The explanation given at the bottom of the page is as follows.

"Very simply this inversion is effected by performing successively for each prime [itex]p=2,3,5,7,\ldots[/itex] the operation of replacing the functions [itex]f(x)[/itex] on each side of the equation with the function [itex]f(x)-(1/p)f(x^{1/p})[/itex]. This gives successively
[itex]\begin{eqnarray}J(x)-\frac{1}{2}J(x^{1/2})&=&\pi(x)+\frac{1}{3}\pi(x^{1/3})+\frac{1}{5}\pi(x^{1/5})+\cdots,\\J(x)-\frac{1}{2}J(x^{1/2})-\frac{1}{3}J(x^{1/3})+\frac{1}{6}J(x^{1/6})&=&\pi(x)+\frac{1}{5}\pi(x^{1/5})+\frac{1}{7}\pi(x^{1/7})+\cdots,\end{eqnarray}[/itex]
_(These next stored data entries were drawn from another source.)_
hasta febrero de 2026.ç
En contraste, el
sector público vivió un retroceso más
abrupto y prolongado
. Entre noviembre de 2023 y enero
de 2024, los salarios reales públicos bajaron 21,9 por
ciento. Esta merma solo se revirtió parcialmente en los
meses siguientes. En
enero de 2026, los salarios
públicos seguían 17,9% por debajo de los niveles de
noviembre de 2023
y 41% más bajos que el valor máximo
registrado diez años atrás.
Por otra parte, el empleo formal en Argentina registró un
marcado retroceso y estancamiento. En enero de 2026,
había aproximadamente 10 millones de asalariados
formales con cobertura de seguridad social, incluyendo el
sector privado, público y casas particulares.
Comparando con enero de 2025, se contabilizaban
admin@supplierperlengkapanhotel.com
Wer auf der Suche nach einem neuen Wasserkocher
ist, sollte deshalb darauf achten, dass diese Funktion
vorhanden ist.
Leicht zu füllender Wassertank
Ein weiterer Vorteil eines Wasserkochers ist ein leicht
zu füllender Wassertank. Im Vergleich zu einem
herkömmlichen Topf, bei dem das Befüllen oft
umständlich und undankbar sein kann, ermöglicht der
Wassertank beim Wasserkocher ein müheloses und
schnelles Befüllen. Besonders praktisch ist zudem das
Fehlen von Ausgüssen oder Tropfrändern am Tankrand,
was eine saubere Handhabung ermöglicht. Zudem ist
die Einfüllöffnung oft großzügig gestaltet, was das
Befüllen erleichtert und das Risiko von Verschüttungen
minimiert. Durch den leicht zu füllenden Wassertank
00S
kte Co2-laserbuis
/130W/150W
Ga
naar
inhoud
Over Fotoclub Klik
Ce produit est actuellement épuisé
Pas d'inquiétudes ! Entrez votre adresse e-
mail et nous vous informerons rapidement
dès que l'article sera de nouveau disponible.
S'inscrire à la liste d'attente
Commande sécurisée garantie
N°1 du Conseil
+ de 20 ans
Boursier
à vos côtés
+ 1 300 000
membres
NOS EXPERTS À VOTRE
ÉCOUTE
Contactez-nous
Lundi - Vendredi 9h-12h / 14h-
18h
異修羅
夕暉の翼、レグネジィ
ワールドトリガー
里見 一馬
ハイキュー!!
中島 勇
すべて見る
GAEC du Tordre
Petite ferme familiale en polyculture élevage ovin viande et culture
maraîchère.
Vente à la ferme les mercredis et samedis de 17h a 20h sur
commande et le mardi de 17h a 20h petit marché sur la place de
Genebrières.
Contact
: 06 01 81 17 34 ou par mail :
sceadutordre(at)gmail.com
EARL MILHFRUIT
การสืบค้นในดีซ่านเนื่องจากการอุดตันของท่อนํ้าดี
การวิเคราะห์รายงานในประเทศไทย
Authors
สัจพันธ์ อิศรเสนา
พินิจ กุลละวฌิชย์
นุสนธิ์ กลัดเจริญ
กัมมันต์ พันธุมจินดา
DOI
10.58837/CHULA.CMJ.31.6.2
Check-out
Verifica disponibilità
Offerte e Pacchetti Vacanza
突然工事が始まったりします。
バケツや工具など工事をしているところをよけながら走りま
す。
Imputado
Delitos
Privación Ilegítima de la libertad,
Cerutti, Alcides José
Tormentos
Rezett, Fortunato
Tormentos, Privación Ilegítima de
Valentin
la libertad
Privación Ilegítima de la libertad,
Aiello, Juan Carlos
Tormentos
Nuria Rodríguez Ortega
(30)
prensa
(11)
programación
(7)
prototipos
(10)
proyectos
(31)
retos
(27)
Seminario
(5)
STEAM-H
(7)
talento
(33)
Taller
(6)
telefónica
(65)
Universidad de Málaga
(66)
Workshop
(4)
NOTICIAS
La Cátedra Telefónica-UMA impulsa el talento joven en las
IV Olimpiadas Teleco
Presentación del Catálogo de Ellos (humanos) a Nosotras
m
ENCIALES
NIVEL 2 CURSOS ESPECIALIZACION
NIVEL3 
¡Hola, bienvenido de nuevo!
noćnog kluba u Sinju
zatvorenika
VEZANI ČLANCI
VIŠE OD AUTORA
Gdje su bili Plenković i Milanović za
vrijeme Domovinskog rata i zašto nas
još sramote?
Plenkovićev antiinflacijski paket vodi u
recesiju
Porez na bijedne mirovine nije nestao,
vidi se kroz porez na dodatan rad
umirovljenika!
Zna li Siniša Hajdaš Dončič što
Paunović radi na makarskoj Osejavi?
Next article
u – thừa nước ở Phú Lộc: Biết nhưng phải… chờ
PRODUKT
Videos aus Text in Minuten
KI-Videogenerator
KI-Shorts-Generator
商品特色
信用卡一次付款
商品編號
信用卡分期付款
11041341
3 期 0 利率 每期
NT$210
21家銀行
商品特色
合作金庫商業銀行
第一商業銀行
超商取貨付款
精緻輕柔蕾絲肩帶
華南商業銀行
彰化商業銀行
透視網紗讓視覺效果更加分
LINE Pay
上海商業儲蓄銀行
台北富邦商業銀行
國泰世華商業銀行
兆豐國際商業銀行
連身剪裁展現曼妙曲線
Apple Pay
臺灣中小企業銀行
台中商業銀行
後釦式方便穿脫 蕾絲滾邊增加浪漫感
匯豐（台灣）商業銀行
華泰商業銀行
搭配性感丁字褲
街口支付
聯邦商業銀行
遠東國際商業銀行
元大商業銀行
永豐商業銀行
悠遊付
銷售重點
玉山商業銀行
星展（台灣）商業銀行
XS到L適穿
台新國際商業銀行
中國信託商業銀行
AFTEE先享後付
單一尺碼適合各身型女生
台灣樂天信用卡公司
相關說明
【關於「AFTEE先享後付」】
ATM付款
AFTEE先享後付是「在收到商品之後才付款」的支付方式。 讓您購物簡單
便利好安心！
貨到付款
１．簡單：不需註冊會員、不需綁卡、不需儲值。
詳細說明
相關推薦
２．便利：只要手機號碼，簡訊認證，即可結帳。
etc, where at each step the sum on the left consists of those terms of the right side of [itex](2)[/itex] for which the factors of [itex]n[/itex] contain only the primes already covered and the sum on the right consists of those terms of the right side of [itex](1)[/itex] for which the factors of [itex]n[/itex] contain none of the primes already covered. Once [itex]p[/itex] is sufficiently large, the latter are all zero except for [itex]\pi(x)[/itex]."

Can anyone help me understand the "missing bits" please?